Some components and hosts may need additional configuration after deployment depending on current environment and/or your specific needs. The Secure MCP OpenStack and Secure Kubernetes and Docker chapters describe these aspects. Additionally, refer to OpenStack Security Guide, Docker Security, and Kubernetes Security Best Practices for more information explaining the reasons of such configuration.

The next chapters guide you through the best practices of designing a secure cloud architecture including the demilitarized zone and installation of security solutions on top of cloud platform to provide incident detection, prevention, and investigation processes.

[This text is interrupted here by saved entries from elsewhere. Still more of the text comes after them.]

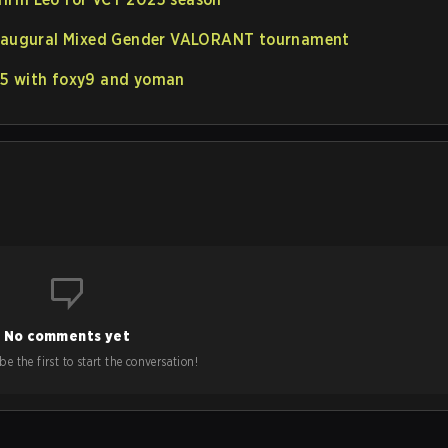
 inaugural Mixed Gender VALORANT tournament
25 with foxy9 and yoman
No comments yet
e the first to start the conversation!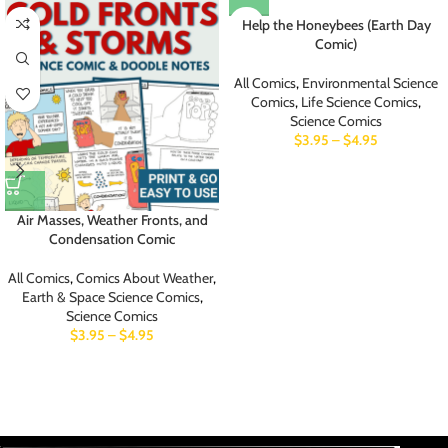
Help the Honeybees (Earth Day
Comic)
All Comics
,
Environmental Science
Comics
,
Life Science Comics
,
Science Comics
$
3.95
–
$
4.95
Air Masses, Weather Fronts, and
Condensation Comic
All Comics
,
Comics About Weather
,
Earth & Space Science Comics
,
Science Comics
$
3.95
–
$
4.95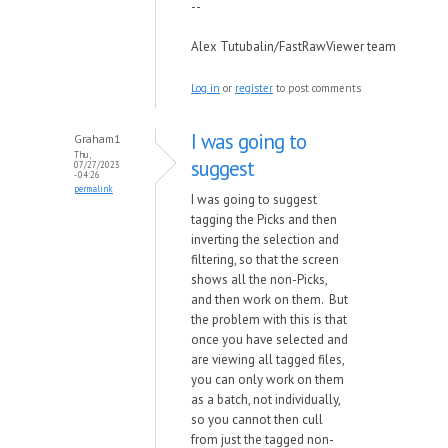
--
Alex Tutubalin/FastRawViewer team
Log in
or
register
to post comments
I was going to
Graham1
Thu,
suggest
07/27/2023
- 04:26
permalink
I was going to suggest
tagging the Picks and then
inverting the selection and
filtering, so that the screen
shows all the non-Picks,
and then work on them. But
the problem with this is that
once you have selected and
are viewing all tagged files,
you can only work on them
as a batch, not individually,
so you cannot then cull
from just the tagged non-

At the end, you can find common use cases that can help you to address the given recommendations.

Threats definition

Before stepping into recommendations this chapter gives an overview of available threat models to define possible attack vectors and suggest mitigation techniques before cloud deployment or in a process of environment configuration.

Threat models

There are three different approaches to threat modeling focusing on:

  • software
  • assets
    • things you protect
    • stepping stones
    • things attackers want
  • attacks and attackers

Let us consider three threat models proposed by Microsoft, CERT, and MITRE that depend on what you are going to focus on when deploying a cloud. Based on these models it will be possible to recommend mitigation techniques for every class of threats in the next chapters.

STRIDE (Microsoft)

STRIDE model focuses on software. We recommend using Microsoft Threat Modeling Tool when planning your cloud to model potential threats you might have in future when running your cloud. As a result, this may affect architectural solutions and change a deployment scenario.

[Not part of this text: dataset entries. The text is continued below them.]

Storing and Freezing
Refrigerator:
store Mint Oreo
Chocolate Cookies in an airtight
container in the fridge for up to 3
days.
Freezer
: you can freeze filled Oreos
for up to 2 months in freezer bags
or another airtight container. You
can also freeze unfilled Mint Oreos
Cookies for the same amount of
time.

In STRIDE there are six classes of threats corresponding with the letters in the abbreviation.

STRIDE threat model
Threat class Description Examples of affected objects
Spoofing Pretending to be something or someone other than yourself Process, file, host, account, certificate, TLS-protected session
Tampering Modifying something on disk, on a network, or in memory File, memory, data store, data flow, network, cache
Repudiation Claiming that you did not do something, or were not responsible Attack to logs, sources of time synchronization
Information disclosure Providing information to someone not authorized to see it Data from a process, storage, network, cache
Denial of Service (DoS) Absorbing resources needed to provide service Service availability
Elevation of Privileges (EoP) Allowing someone to do something they are not authorized to do Process, authorization service

This guide will refer to STRIDE as a primary threat model used in a software deveopment life cycle.

OCTAVE (CERT)

OCTAVE (Allegro) model focuses on information assets and performs risk assessment. The model consists of eight steps:

  1. Establish risk measurement criteria
  2. Develop an information asset profile
  3. Identify information asset containers
  4. Identify areas of concern
  5. Identify threat scenarios
  6. Identify risks
  7. Analyze risks
  8. Select mitigation approach

These steps are organized into four phases:

  1. Develop risk measurement criteria consistent with the organization’s mission, goal objectives, and critical success factors.
  2. Create a profile of each critical information asset that establishes clear boundaries for the asset, identifies its security requirements, and identifies all of its containers.
  3. Identify threats to each information asset in the context of its containers.
  4. Identify and analyze risks to information assets and begin to develop mitigation approaches.

CAPEC (MITRE)

The Common Attack Pattern Enumeration and Classification (CAPEC) model provides comprehensive threat classification and focuses on mechanisms and vectors of attacks.

OWASP top ten

Open Web Application Security Project (OWASP) provides information on top ten cloud threats:

  1. Accountability and data risk
  2. User Identity Federation
  3. Regulatory compliance
  4. Business continuity and resiliency
  5. User privacy and secondary usage of data
  6. Service and data integration
  7. Multi-tenancy and physical security
  8. Incidence analysis and forensics
  9. Infrastructure security
  10. Non-production environment exposure

Cloud tenant threats

Threats to tenants may come from a cloud provider (insider threats) or another tenant (co-tenant threats).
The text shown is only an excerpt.